Location: Wheat, Peanut, and Other Field Crops ResearchTitle: Resistance in barley (Hordeum vulgare L.) to new invasive aphid, Hedgehog grain aphid (Sipha maydis, Passerini) (Hemiptera: Aphididae)
|Mornhinweg, Dolores - Do|
|Armstrong, John - Scott|
Submitted to: American Journal of Plant Sciences
Publication Type: Peer Reviewed Journal
Publication Acceptance Date: 6/26/2020
Publication Date: 6/29/2020
Citation: Mornhinweg, D.W., Puterka, G.J., Armstrong, J.S. 2020. Resistance in barley (Hordeum vulgare L.) to new invasive aphid, Hedgehog grain aphid (Sipha maydis, Passerini) (Hemiptera: Aphididae). American Journal of Plant Sciences. 11:869-879. https://doi.org/10.4236/ajps.2020.116063.
Interpretive Summary: The hedgehog grain aphid is a new invasive pest found on and infesting cereal grains within the U.S. After screening 6 known resistant barley's, we found 2 lines (00BX 11-115 and Post 90) that had previously been found resistant to greenbug, and now discovered to also resistant to the hedgehog grain aphid. We identified the expression of resistance by statistically comparing damage ratings, the significantly lower intrinsic rates of increase, and other factors.

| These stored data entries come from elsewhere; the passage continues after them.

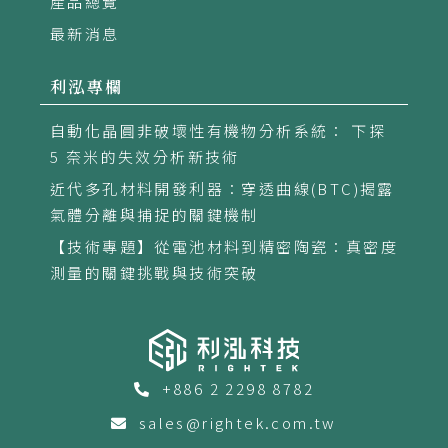
產品總覽
最新消息
利泓專欄
自動化晶圓非破壞性有機物分析系統： 下探
5 奈米的失效分析新技術
近代多孔材料開發利器：穿透曲線(BTC)揭露
氣體分離與捕捉的關鍵機制
【技術專題】從電池材料到精密陶瓷：真密度
測量的關鍵挑戰與技術突破
+886 2 2298 8782
sales@rightek.com.tw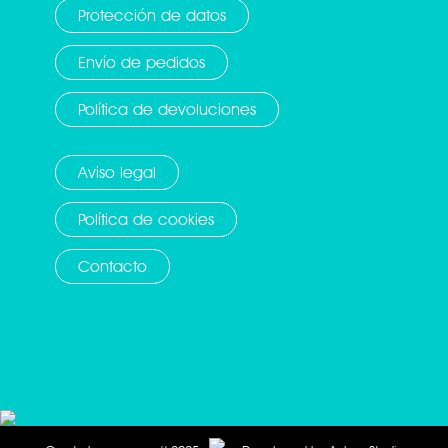
Protección de datos
Envío de pedidos
Política de devoluciones
Aviso legal
Política de cookies
Contacto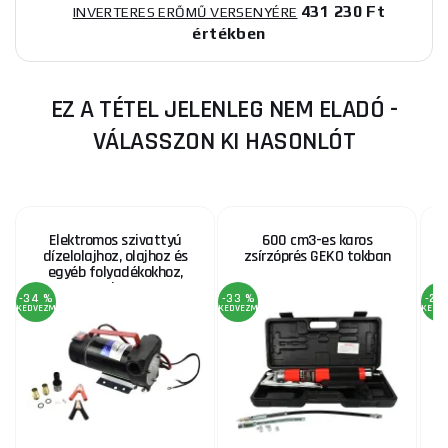
431 230 Ft
INVERTERES ERŐMŰ VERSENYÉRE
értékben
EZ A TÉTEL JELENLEG NEM ELADÓ -
VÁLASSZON KI HASONLÓT
Elektromos szivattyú
600 cm3-es karos
dízelolajhoz, olajhoz és
zsírzóprés GEKO tokban
egyéb folyadékokhoz,
max. 40 l/perc, 12V
-34 %
-33 %
-20
KEDVEZMÉNY
KEDVEZMÉNY
KEDV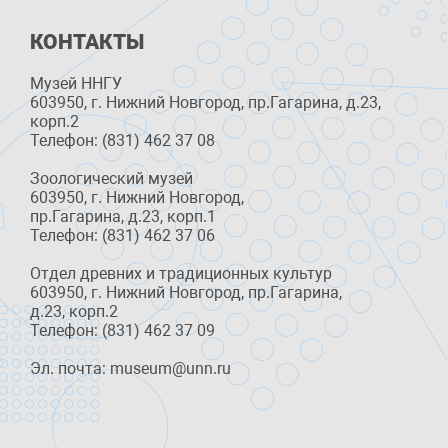
КОНТАКТЫ
Музей ННГУ
603950, г. Нижний Новгород, пр.Гагарина, д.23,
корп.2
Телефон: (831) 462 37 08
Зоологический музей
603950, г. Нижний Новгород,
пр.Гагарина, д.23, корп.1
Телефон: (831) 462 37 06
Отдел древних и традиционных культур
603950, г. Нижний Новгород, пр.Гагарина,
д.23, корп.2
Телефон: (831) 462 37 09
Эл. почта: museum@unn.ru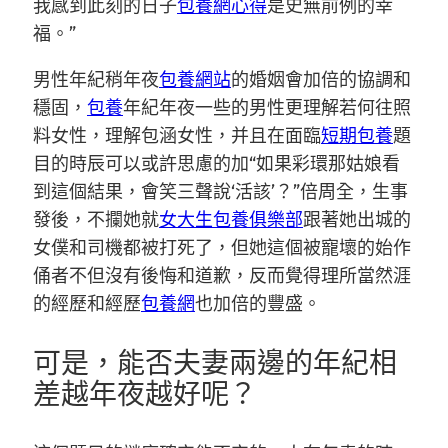
我感到此刻的日子
包養網心得
是史無前例的幸
福。”
男性年紀稍年夜
包養網站
的婚姻會加倍的協調和
穩固，
包養
年紀年夜一些的男性更理解若何往照
料女性，理解包涵女性，并且在面臨
短期包養
題
目的時辰可以或許思慮的加“如果彩環那姑娘看
到這個結果，會笑三聲說‘活該’？”倍周全，生事
發後，不攔她就
女大生包養俱樂部
跟著她出城的
女僕和司機都被打死了，但她這個被寵壞的始作
俑者不但沒有後悔和道歉，反而覺得理所當然涯
的經歷和經歷
包養網
也加倍的豐盛。
可是，能否夫妻兩邊的年紀相
差越年夜越好呢？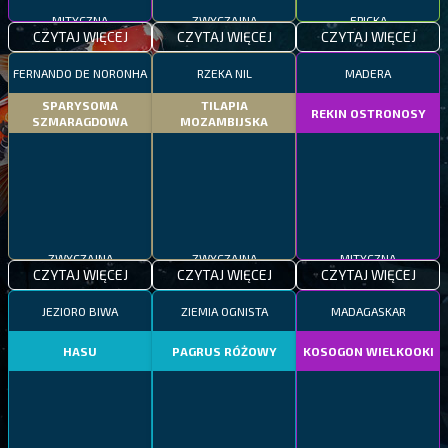
MITYCZNA
ZWYCZAJNA
EPICKA
CZYTAJ WIĘCEJ
CZYTAJ WIĘCEJ
CZYTAJ WIĘCEJ
FERNANDO DE NORONHA
RZEKA NIL
MADERA
SPARYSOMA
TILAPIA
REKIN OSTRONOSY
SZMARAGDOWA
MOZAMBIJSKA
ZWYCZAJNA
ZWYCZAJNA
MITYCZNA
CZYTAJ WIĘCEJ
CZYTAJ WIĘCEJ
CZYTAJ WIĘCEJ
JEZIORO BIWA
ZIEMIA OGNISTA
MADAGASKAR
HASU
PAGRUS RÓŻOWY
KOSOGON WIELKOOKI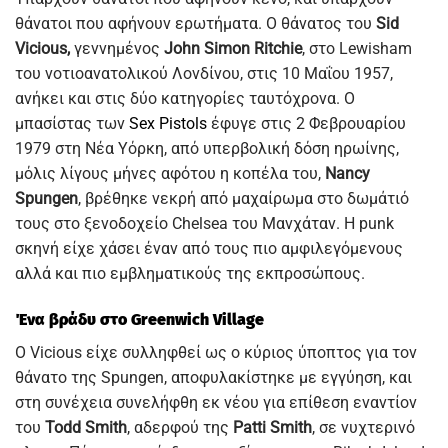
θάνατοι που αφήνουν ερωτήματα. Ο θάνατος του
Sid
Vicious,
γεννημένος
John Simon Ritchie
, στο Lewisham
του νοτιοανατολικού Λονδίνου, στις 10 Μαΐου 1957,
ανήκει και στις δύο κατηγορίες ταυτόχρονα. Ο
μπασίστας των
Sex Pistols
έφυγε στις 2 Φεβρουαρίου
1979 στη Νέα Υόρκη, από υπερβολική δόση ηρωίνης,
μόλις λίγους μήνες αφότου η κοπέλα του,
Nancy
Spungen
, βρέθηκε νεκρή από μαχαίρωμα στο δωμάτιό
τους στο ξενοδοχείο Chelsea του Μανχάταν. Η punk
σκηνή είχε χάσει έναν από τους πιο αμφιλεγόμενους
αλλά και πιο εμβληματικούς της εκπροσώπους.
Ένα βράδυ στο Greenwich Village
Ο Vicious είχε συλληφθεί ως ο κύριος ύποπτος για τον
θάνατο της Spungen, αποφυλακίστηκε με εγγύηση, και
στη συνέχεια συνελήφθη εκ νέου για επίθεση εναντίον
του
Todd Smith
, αδερφού της
Patti Smith
, σε νυχτερινό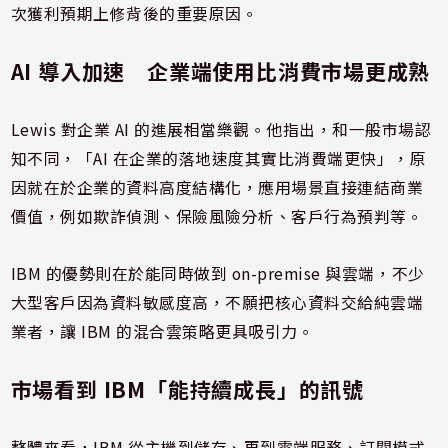
次獲利預期上修背後的重要原因。
AI 導入加速 企業端使用比消費市場更成熟
Lewis 對企業 AI 的進展相當樂觀。他指出，和一般市場認
知不同，「AI 在企業的落地速度其實比消費端更快」，原
因就在於企業的資料高度結構化，應用場景直接連結商業
價值，例如欺詐偵測、保險風險分析、客戶行為預判等。
IBM 的優勢則在於能同時做到 on-premise 與雲端，不少
大型客戶因為資料敏感度高，不願把核心資料交給純雲端
業者，讓 IBM 的混合雲策略更具吸引力。
市場看到 IBM「能持續成長」的訊號
整體來看，IBM 從主機到儲存、再到雲端服務、訂閱模式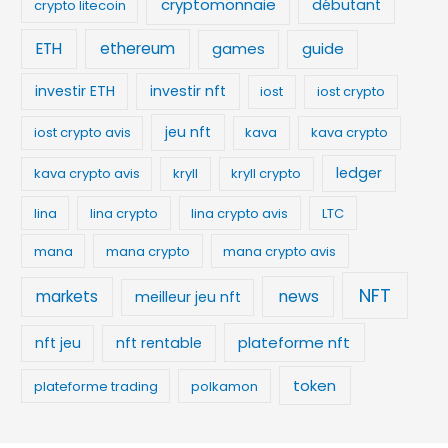
cryptomonnaie
débutant
crypto litecoin
ETH
ethereum
games
guide
investir ETH
investir nft
iost
iost crypto
jeu nft
iost crypto avis
kava
kava crypto
ledger
kava crypto avis
kryll
kryll crypto
lina
lina crypto
lina crypto avis
LTC
mana
mana crypto
mana crypto avis
NFT
news
markets
meilleur jeu nft
plateforme nft
nft jeu
nft rentable
token
plateforme trading
polkamon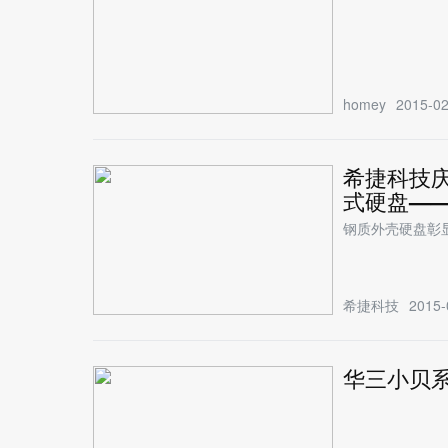
homey
2015-02
希捷科技
式硬盘——
钢质外壳硬盘彰
希捷科技
2015-
华三小贝系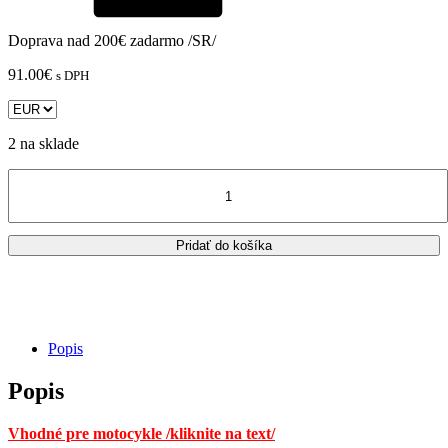
Doprava nad 200€ zadarmo /SR/
91.00
€
s DPH
2 na sklade
množstvo
Predné
brzdové
doštičky
Pridať do košíka
Brembo
RC
Compound
/
07BB37RC
Popis
Popis
Vhodné pre motocykle /kliknite na text/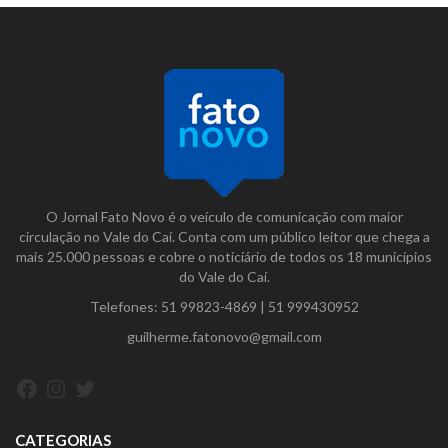
O Jornal Fato Novo é o veículo de comunicação com maior
circulação no Vale do Caí. Conta com um público leitor que chega a
mais 25.000 pessoas e cobre o noticiário de todos os 18 municípios
do Vale do Caí.
Telefones:
51 99823-4869
|
51 999430952
guilherme.fatonovo@gmail.com
Facebook
Instagram
Twitter
CATEGORIAS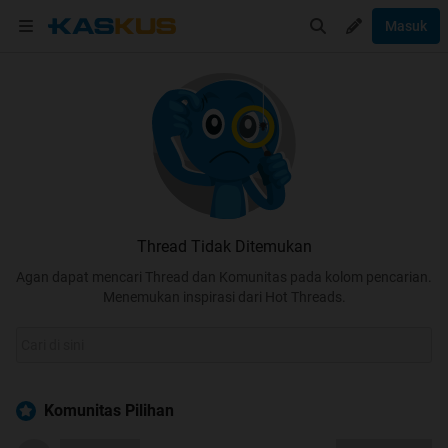
Masuk
Thread Tidak Ditemukan
Agan dapat mencari Thread dan Komunitas pada kolom pencarian.
Menemukan inspirasi dari Hot Threads.
Komunitas Pilihan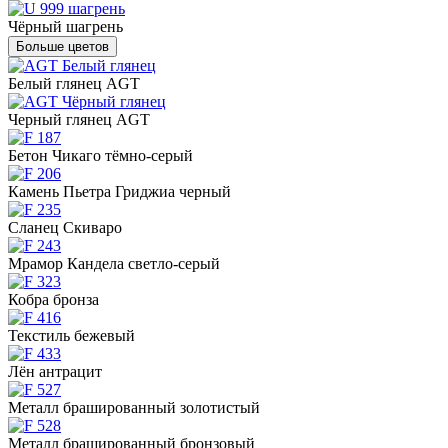
Чёрный шагрень
Больше цветов
Белый глянец AGT
Черный глянец AGT
Бетон Чикаго тёмно-серый
Камень Пьетра Гриджиа черный
Сланец Скиваро
Мрамор Кандела светло-серый
Кобра бронза
Текстиль бежевый
Лён антрацит
Металл брашированный золотистый
Металл брашированный бронзовый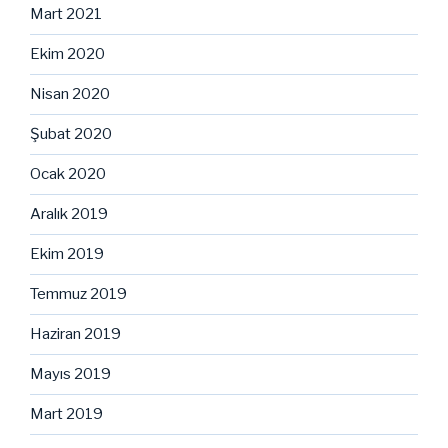
Mart 2021
Ekim 2020
Nisan 2020
Şubat 2020
Ocak 2020
Aralık 2019
Ekim 2019
Temmuz 2019
Haziran 2019
Mayıs 2019
Mart 2019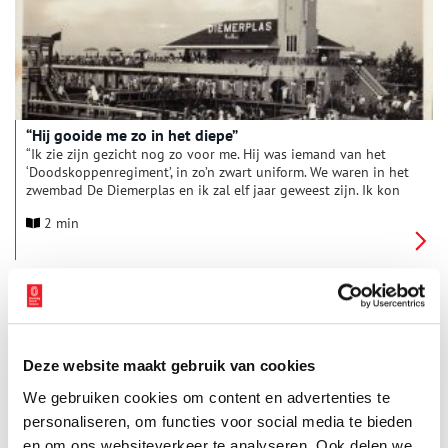
“Hij gooide me zo in het diepe”
“Ik zie zijn gezicht nog zo voor me. Hij was iemand van het
‘Doodskoppenregiment’, in zo’n zwart uniform. We waren in het
zwembad De Diemerplas en ik zal elf jaar geweest zijn. Ik kon
niet zwemmen. Hij pakte me beet, tilde me op en gooide me zo
2 min
in het diepe. Doodsbang was ik.” Het is ongeveer zeventig jaar
geleden, maar Henk Teiwes weet het als de dag van gisteren.
“Dat grote witte hoofd met rode pukkels vergeet ik nooit.”
Deze website maakt gebruik van cookies
We gebruiken cookies om content en advertenties te
personaliseren, om functies voor social media te bieden
Vijf namen bij de spoorbrug
en om ons websiteverkeer te analyseren. Ook delen we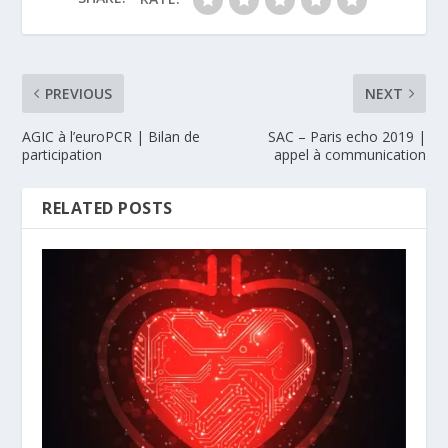
PREVIOUS
NEXT
AGIC à l’euroPCR | Bilan de
SAC – Paris echo 2019 |
participation
appel à communication
RELATED POSTS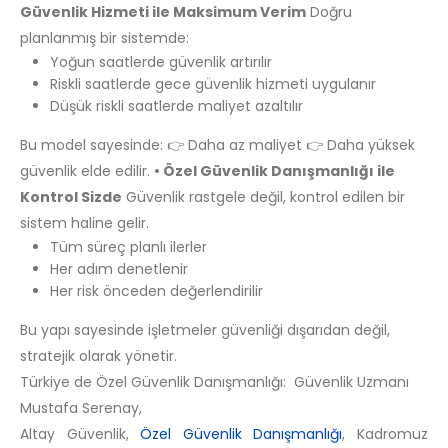
Güvenlik Hizmeti ile Maksimum Verim
Doğru
planlanmış bir sistemde:
Yoğun saatlerde güvenlik artırılır
Riskli saatlerde gece güvenlik hizmeti uygulanır
Düşük riskli saatlerde maliyet azaltılır
Bu model sayesinde: 👉 Daha az maliyet 👉 Daha yüksek
güvenlik elde edilir.
• Özel Güvenlik Danışmanlığı ile
Kontrol Sizde
Güvenlik rastgele değil, kontrol edilen bir
sistem haline gelir.
Tüm süreç planlı ilerler
Her adım denetlenir
Her risk önceden değerlendirilir
Bu yapı sayesinde işletmeler güvenliği dışarıdan değil,
stratejik olarak yönetir.
Türkiye de Özel Güvenlik Danışmanlığı: Güvenlik Uzmanı
Mustafa Serenay,
Altay Güvenlik,
Özel Güvenlik Danışmanlığı
, Kadromuz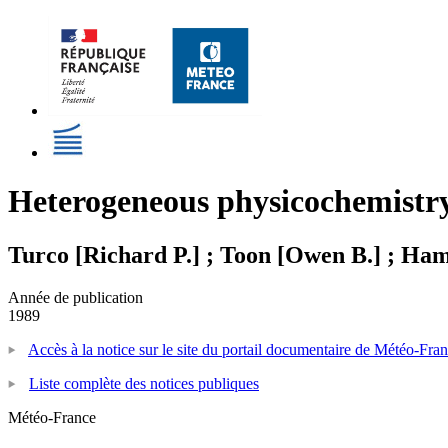
Heterogeneous physicochemistry 
Turco [Richard P.] ; Toon [Owen B.] ; Hami
Année de publication
1989
Accès à la notice sur le site du portail documentaire de Météo-Fra
Liste complète des notices publiques
Météo-France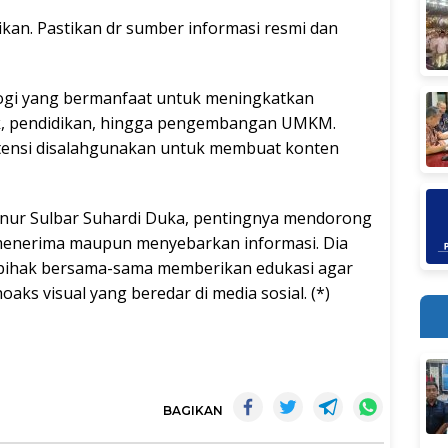
gikan. Pastikan dr sumber informasi resmi dan
ogi yang bermanfaat untuk meningkatkan
lik, pendidikan, hingga pengembangan UMKM.
otensi disalahgunakan untuk membuat konten
rnur Sulbar Suhardi Duka, pentingnya mendorong
lam menerima maupun menyebarkan informasi. Dia
 pihak bersama-sama memberikan edukasi agar
ks visual yang beredar di media sosial. (*)
BAGIKAN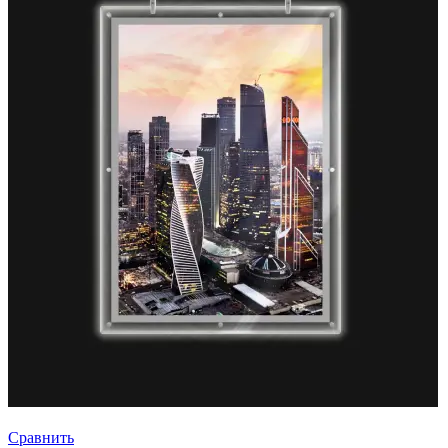
Сравнить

Technical Abstract: Sipha maydis Passerini (Hemiptera: Aphididae) is a pest of cereals in many regions of the world and was identified as an invasive pest of the US in 2007. Regional surveys from 2015 – 2017 revealed this pest was broadly distributed throughout many of the western Great Plains states where it is a potential threat to cereal production. The common name hedgehog grain aphid, HGA, has been associated with Sipha maydis in the U.S. Cross-resistance where a plant resistant to one aphid species is also resistant to another species is known to occur. Six barleys were evaluated for cross-resistance to HGA: Russian wheat aphid, RWA, resistant germplasms STARS 9301B and STARS 9577B and cultivar 'Mesa'; greenbug, GB, resistant germplasm STARS 1051B and cultivar 'Post 90'; and RWA and GB resistant experimental line 00BX 11-115. Cultivars 'Morex' and 'Schuyler' were susceptible controls. Antixenosis was measured 5 days after infestation by HGA. Seedling damage ratings and reductions in seedling growth were recorded after 17 days of infestation. Intrinsic rate of increase, rm, of HGA was determined by following the development of newborn aphids to adulthood and reproduction. 00BX 11-115 and Post 90 had significantly greater antixenosis (fewer aphids/seedling), significantly lower plant damage ratings, and significantly lower intrinsic rates of increase than other entries. Differences in seedling growth were not significant. 00BX 11-115 and Post 90 were the only entries with the Rsg1 greenbug resistance gene. Rsg1 greenbug resistance confers cross-resistance to HGA in the seedling stage.